A MacBook Security Chip Is Giving the Secondhand Computer Market Hell

A MacBook Security Chip Is Giving the Secondhand Computer Market Hell

Digital recyclers are having a hard time breaking into secondhand Macbooks that have retailed for as much $US3,000 ($4,165). The problem? The laptops won’t let anyone other than the owner wipe its data, so now these perfectly good computers are being sold for scrap.

Vice says that the problem lies in the Macbook’s T2 security chip, which was unveiled back in 2018, and the security features of the chip include encrypting stored data and biometric data from TouchID. The trouble is that refurbishers can’t factory reset a laptop with the T2 chip for a new user unless the original has allowed the refurbisher to log in, due to the chip’s Activation Lock. Instead, these laptops, which can be worth thousands of dollars, get sold for scrap parts.

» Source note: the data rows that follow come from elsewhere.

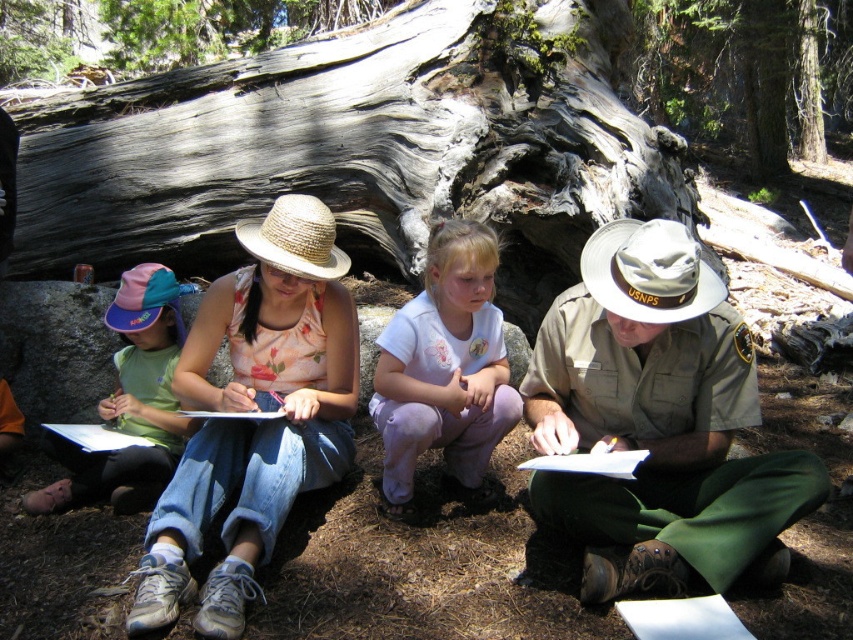 Question: Does pale pink cotton shirt at center have a larger size compared to gray rough bark tree trunk at upper center?

Choices:
 (A) yes
 (B) no

Answer: (A)

Question: Estimate the real-world distances between objects in this image. Which object is closer to the khaki uniform at center?

Choices:
 (A) green fabric hat at left
 (B) matte straw hat at center
 (C) pale pink cotton shirt at center

Answer: (C)

Question: Does matte straw hat at center come behind gray rough bark tree trunk at upper center?

Choices:
 (A) no
 (B) yes

Answer: (A)

Question: Does khaki uniform at center have a larger size compared to pale pink cotton shirt at center?

Choices:
 (A) no
 (B) yes

Answer: (B)

Question: Which point is closer to the camera?

Choices:
 (A) (482, 355)
 (B) (105, 467)

Answer: (A)

Question: Which object is positioned closest to the pale pink cotton shirt at center?

Choices:
 (A) green fabric hat at left
 (B) khaki uniform at center
 (C) matte straw hat at center

Answer: (C) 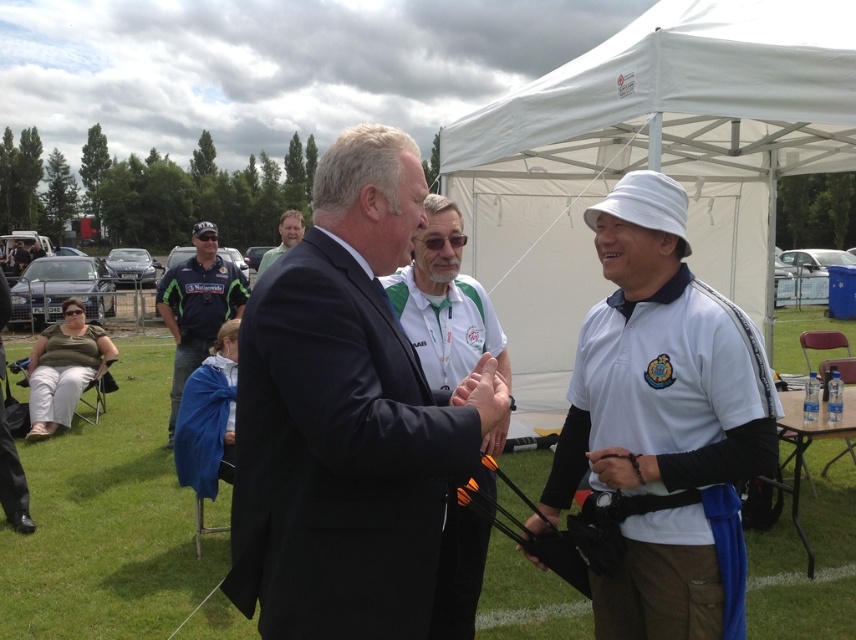 Between point (345, 451) and point (289, 216), which one is positioned behind?

The point (289, 216) is behind.

Is black suit at center below green fabric shirt at upper center?

Correct, black suit at center is located below green fabric shirt at upper center.

What do you see at coordinates (351, 424) in the screenshot? This screenshot has height=640, width=856. I see `black suit at center` at bounding box center [351, 424].

In order to click on black suit at center in this screenshot , I will do `click(351, 424)`.

Is point (744, 401) in front of point (173, 264)?

Yes, it is in front of point (173, 264).

What are the coordinates of `white matte hat at center` in the screenshot? It's located at (663, 422).

Who is lower down, white matte hat at center or dark suit at center?

white matte hat at center is lower down.

Image resolution: width=856 pixels, height=640 pixels. I want to click on white matte hat at center, so click(x=663, y=422). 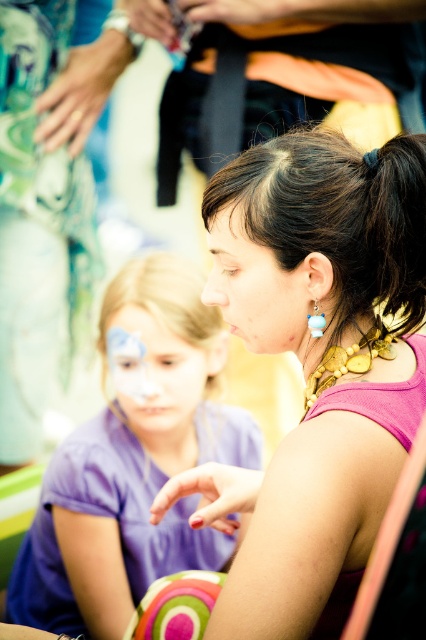 Question: Which object is the farthest from the pink fabric at center?

Choices:
 (A) matte pink face at center
 (B) matte purple face at center
 (C) blue plastic earring at center
 (D) purple fabric shirt at center

Answer: (D)

Question: Is the position of matte purple face at center less distant than that of blue plastic earring at center?

Choices:
 (A) yes
 (B) no

Answer: (B)

Question: From the image, what is the correct spatial relationship of pink fabric at center in relation to matte purple face at center?

Choices:
 (A) left
 (B) right

Answer: (B)

Question: Is pink fabric at center to the left of matte pink face at center from the viewer's perspective?

Choices:
 (A) no
 (B) yes

Answer: (A)

Question: Which of the following is the closest to the observer?

Choices:
 (A) matte pink face at center
 (B) purple fabric shirt at center
 (C) matte purple face at center
 (D) pink fabric at center

Answer: (D)

Question: Which of the following is the farthest from the observer?

Choices:
 (A) matte purple face at center
 (B) pink fabric at center
 (C) blue plastic earring at center
 (D) purple fabric shirt at center

Answer: (A)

“As I predicted years ago, Activation Locked T2 MacBooks are flooding into recyclers (15 of these are 2020 M1!) Recyclers willing to violate the R2 cert sell to uncertified barbarians like me who use them for parts, but most just scrap due to liability paranoia,” tweeted John Bumstead, a refurbisher.

The T2 chip was designed to help prevent theft, since it couldn’t easily be bypassed for factory reseting, but now the secondhand market has been caught in the crossfire. Vice reports that the original owners of these computers are usually schools or companies that have a bulk contract with Apple for tech. Refurbishers would have to obtain the login information for each laptop in order to factory reset them for resale, but Bumstead said that previous owners are rarely responsive.

“Previous owners do not return phone calls, and large corporations that dump 3000 machines assume they have been destroyed, so it is critical we have a solution that does not depend on the previous owner approving,” Bumstead told Vice.

The T2 chip is contained inside several Macbook models and some iMacs, according to Apple. In an ideal world, users would factory reset their computers before they are sent to a refurbisher, but instead, Bumstead and his colleagues are forced to accept reduced profits.